Atualizado: 6 de abr. de 2021


A fazenda, o morro, a Mãe do Ouro


Eram dez hectares apenas, algumas minas d’água parindo um corguinho, pastagens, tufos de mata e um morrão no fundo, um rochedo gigante, ponta oeste da Serra do Intendente. O paredão faiscava dourado no final do dia, feito as pirâmides do Egito. Dali se dizia, na região, que partia a Mãe do Ouro, rastro de luz, fogo dourado correndo feito busca-pé entre as palmeiras do cerrado, aparição que surpreendia os viajantes noturnos e que, conforme a origem e mitologia da pessoa, matava, roubava a alma ou era sinal de sorte, riqueza, tesouro escondido ou era recado dos antepassados ou fenômeno de seres de outro planeta.


O dono da fazenda, sem companheira nem prole, certo dia morreu. Os empregados se foram e a fazenda ficou prontinha para se tornar ruína, que viessem os matos. A propriedade, papel passado, quedava em litígio de longes parentes, no fórum lá de Sete Lagoas.

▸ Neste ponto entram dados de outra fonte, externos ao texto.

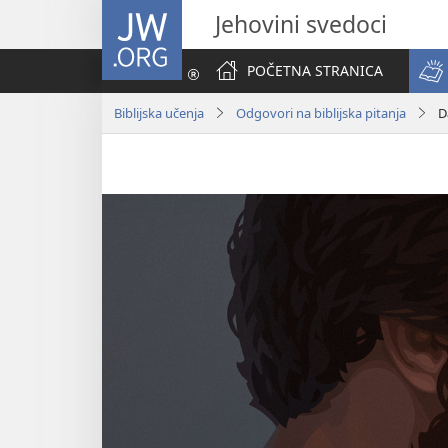
JW.ORG
Jehovini svedoci
POČETNA STRANICA
Biblijska učenja
Odgovori na biblijska pitanja
D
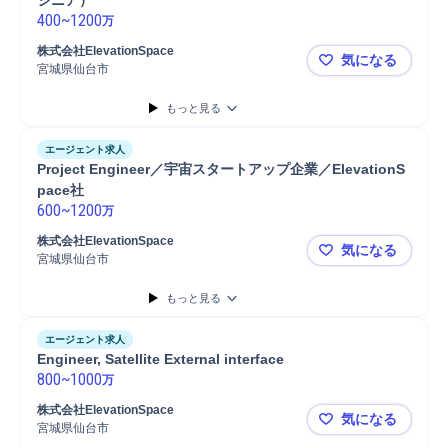
ジニア）
400
~
1200
万
株式会社ElevationSpace
気になる
宮城県仙台市
Engineer 
もっと見る
エージェント求人
Project Engineer／宇宙スタートアップ企業／ElevationS
pace社
600
~
1200
万
株式会社ElevationSpace
気になる
宮城県仙台市
Project 
もっと見る
エージェント求人
Engineer, Satellite External interface
800
~
1000
万
株式会社ElevationSpace
気になる
宮城県仙台市
Engineer, Sa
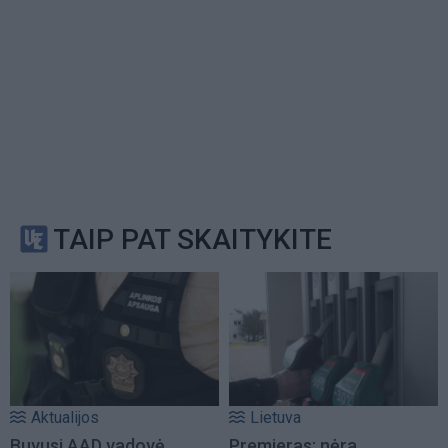
TAIP PAT SKAITYKITE
Aktualijos
Lietuva
Buvusi AAD vadovė
Premjeras: nėra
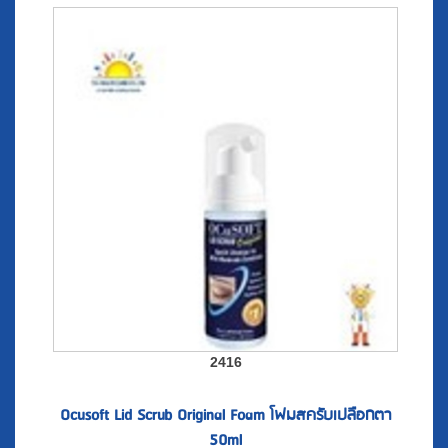
2416
Ocusoft Lid Scrub Original Foam โฟมสครับเปลือกตา
50ml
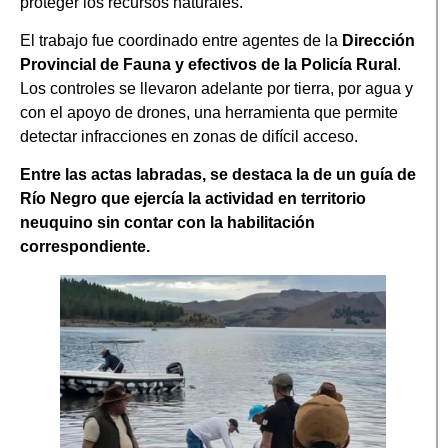
proteger los recursos naturales.
El trabajo fue coordinado entre agentes de la
Dirección
Provincial de Fauna y efectivos de la Policía Rural
.
Los controles se llevaron adelante por tierra, por agua y
con el apoyo de drones, una herramienta que permite
detectar infracciones en zonas de difícil acceso.
Entre las actas labradas, se destaca la de un guía de
Río Negro que ejercía la actividad en territorio
neuquino sin contar con la habilitación
correspondiente.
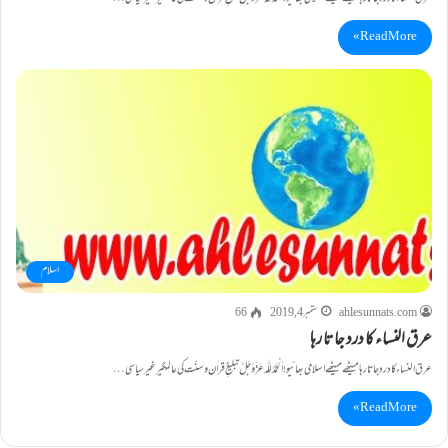
Read More »
اسلام
ahlesunnats.com
ستمبر 4, 2019
66
عرق النساء کا درد جاتا رہا
عرق النساء کا درد جاتا رہا میٹھے میٹھے اسلامی بھائیو! اَلْحَمْدُ لِلّٰہ عَزَّوَجَلَّ تبلیغِ قراٰن وسنّت کی عالمگیر غیر سیاسی…
Read More »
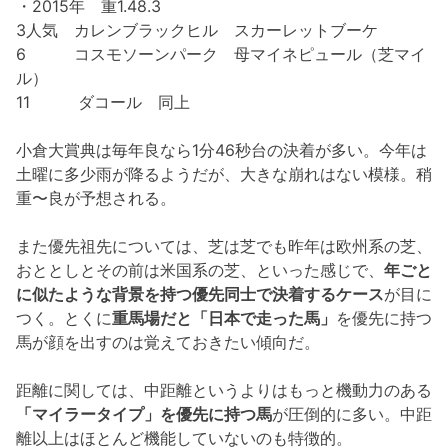
・2015年 重1.48.3
3人気 カレンブラックヒル スカーレットブーケ
6 コスモソーンパーク 母マイネピュール（芝マイ
ル）
11 ダコール 同上
小倉大賞典は毎年良なら1分46秒台の決着が多い。今年は
土曜に多少雨が降るようだが、大きな崩れはない模様。稍
重〜良が予想される。
また優先祖先については、芝は芝でも昨年は欧州系の芝、
おととしとその前は米国系の芝、といった感じで、
年ごと
に似たような背景を持つ優先同士で決着するケース
が目に
つく。とくに
重馬場だと「日本で走った馬」
を優先に持つ
馬が顔を出すのは覚えておきたい傾向だ。
距離に関しては、中距離というよりはもっと機動力のある
「マイラータイプ」を優先に持つ馬
が圧倒的に多い。中距
離以上はほとんど機能していないのも特徴的。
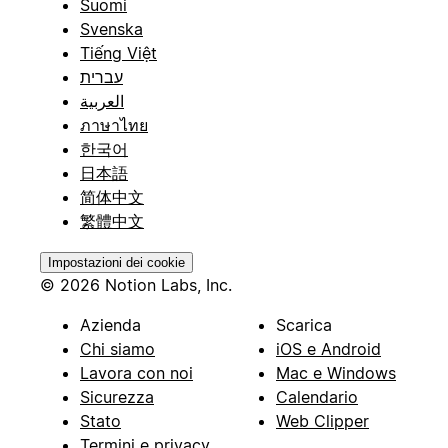
Suomi
Svenska
Tiếng Việt
עברית
العربية
ภาษาไทย
한국어
日本語
简体中文
繁體中文
Impostazioni dei cookie
© 2026 Notion Labs, Inc.
Azienda
Scarica
Chi siamo
iOS e Android
Lavora con noi
Mac e Windows
Sicurezza
Calendario
Stato
Web Clipper
Termini e privacy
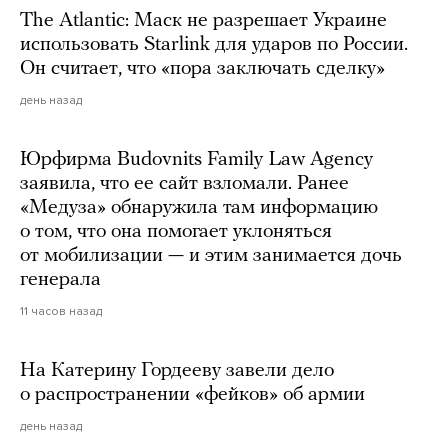
The Atlantic: Маск не разрешает Украине
использовать Starlink для ударов по России.
Он считает, что «пора заключать сделку»
день назад
Юрфирма Budovnits Family Law Agency
заявила, что ее сайт взломали. Ранее
«Медуза» обнаружила там информацию
о том, что она помогает уклоняться
от мобилизации — и этим занимается дочь
генерала
11 часов назад
На Катерину Гордееву завели дело
о распространении «фейков» об армии
день назад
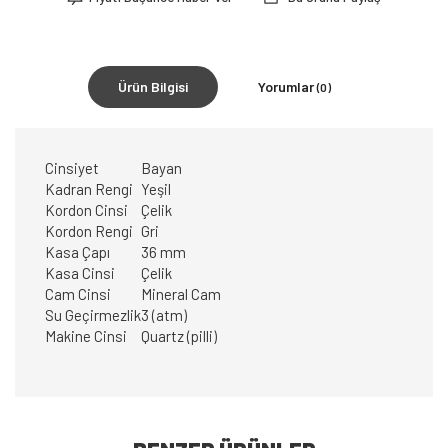
Ürün Bilgisi
Yorumlar
(0)
Cinsiyet
Bayan
Kadran Rengi
Yeşil
Kordon Cinsi
Çelik
Kordon Rengi
Gri
Kasa Çapı
36 mm
Kasa Cinsi
Çelik
Cam Cinsi
Mineral Cam
Su Geçirmezlik
3 (atm)
Makine Cinsi
Quartz (pilli)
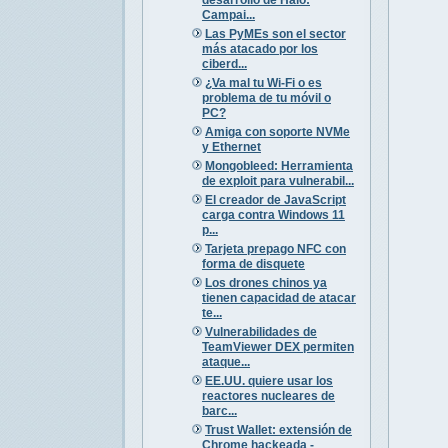
Campai...
Las PyMEs son el sector
más atacado por los
ciberd...
¿Va mal tu Wi-Fi o es
problema de tu móvil o
PC?
Amiga con soporte NVMe
y Ethernet
Mongobleed: Herramienta
de exploit para vulnerabil...
El creador de JavaScript
carga contra Windows 11
p...
Tarjeta prepago NFC con
forma de disquete
Los drones chinos ya
tienen capacidad de atacar
te...
Vulnerabilidades de
TeamViewer DEX permiten
ataque...
EE.UU. quiere usar los
reactores nucleares de
barc...
Trust Wallet: extensión de
Chrome hackeada -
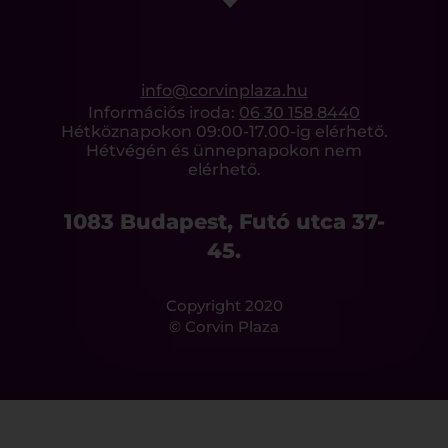
info@corvinplaza.hu
Információs iroda:
06 30 158 8440
Hétköznapokon 09:00-17.00-ig elérhető.
Hétvégén és ünnepnapokon nem
elérhető.
1083 Budapest, Futó utca 37-
45.
Copyright 2020
© Corvin Plaza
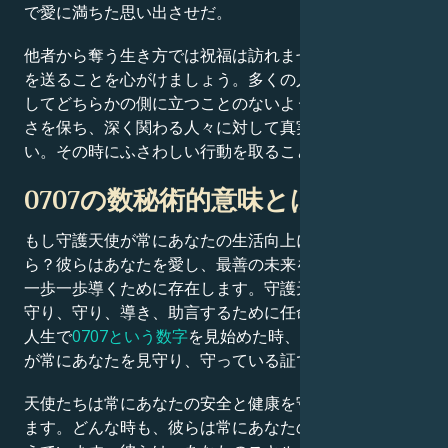
で愛に満ちた思い出させだ。
他者から奪う生き方では祝福は訪れません。誠実な人生
を送ることを心がけましょう。多くの人と関わる時は決
してどちらかの側に立つことのないように。自身の誠実
さを保ち、深く関わる人々に対して真実であり続けなさ
い。その時にふさわしい行動を取ること。
0707の数秘術的意味とは？
もし守護天使が常にあなたの生活向上に尽力していた
ら？彼らはあなたを愛し、最善の未来を願うからこそ、
一歩一歩導くために存在します。守護天使はあなたを見
守り、守り、導き、助言するために任命されています。
人生で
0707という数字
を見始めた時、それは守護天使
が常にあなたを見守り、守っている証です。
天使たちは常にあなたの安全と健康を守ろうと働いてい
ます。どんな時も、彼らは常にあなたの最善の利益を考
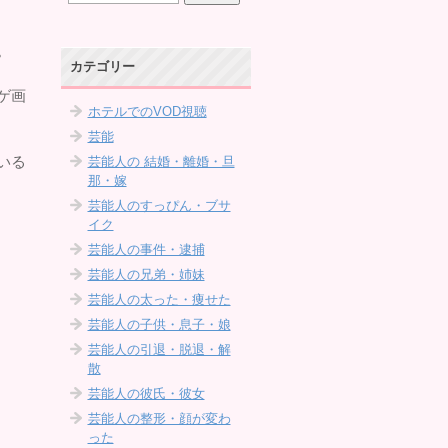
。
カテゴリー
ゲ画
ホテルでのVOD視聴
芸能
いる
芸能人の 結婚・離婚・旦
那・嫁
芸能人のすっぴん・ブサ
イク
芸能人の事件・逮捕
芸能人の兄弟・姉妹
芸能人の太った・痩せた
芸能人の子供・息子・娘
芸能人の引退・脱退・解
散
芸能人の彼氏・彼女
芸能人の整形・顔が変わ
った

A família de calangos, calango pai, calango mãe, calango tio, calango filho, calango filha


Ah, os fatos. Deus preferiu Abel. Por quê? Só Ele sabe. O fato é de Deus, a explicação fica para os homens. Alguma coisa avançou lá em Sete Lagoas, de repente se soube que a fazenda tinha novos donos. Certa tarde modorrenta de agosto, chegou alevantando pó um fusca verde metálico, com cinco pessoas dentro. Era um pessoal branquelo, magrelo, do cabelo claro, comprido de corpo e esquisito, muito parecidos uns com os outros. O fusca parou debaixo da sombra da gameleira em frente à igreja, saíram os cinco, ficaram olhando o entorno, as casinhas simples e poucas do lugarejo, a igreja, a venda do seu Matias, o paredão bonito no fundo da paisagem. Eram, por sua vez, observados pelo povo do lugar, povo que já se estranha a si mesmo, quanto mais… logo ganhariam o apelido de calangos da fazenda Mãe do Ouro, certamente pelo jeito de o calango pai gaguejar e balançar o pescoço, além do sotaque, mais estrangeiro ainda que o carioca, que alguns puderam observar quando o homem adentrou a venda de seu Matias pedindo por pilhas e água mineral, enquanto o resto da família, que o povo supôs serem calango mãe, calango tio e um casal de jovens calanguinhos, ficou perto do carro. O homem pagou em notas de real, não quis sacolinha de plástico e levou tudo nos bolsos da calça de linho cinza-escura que esvoaçava, sobrante, mal preenchida pelas pernocas magras daquele ser curioso.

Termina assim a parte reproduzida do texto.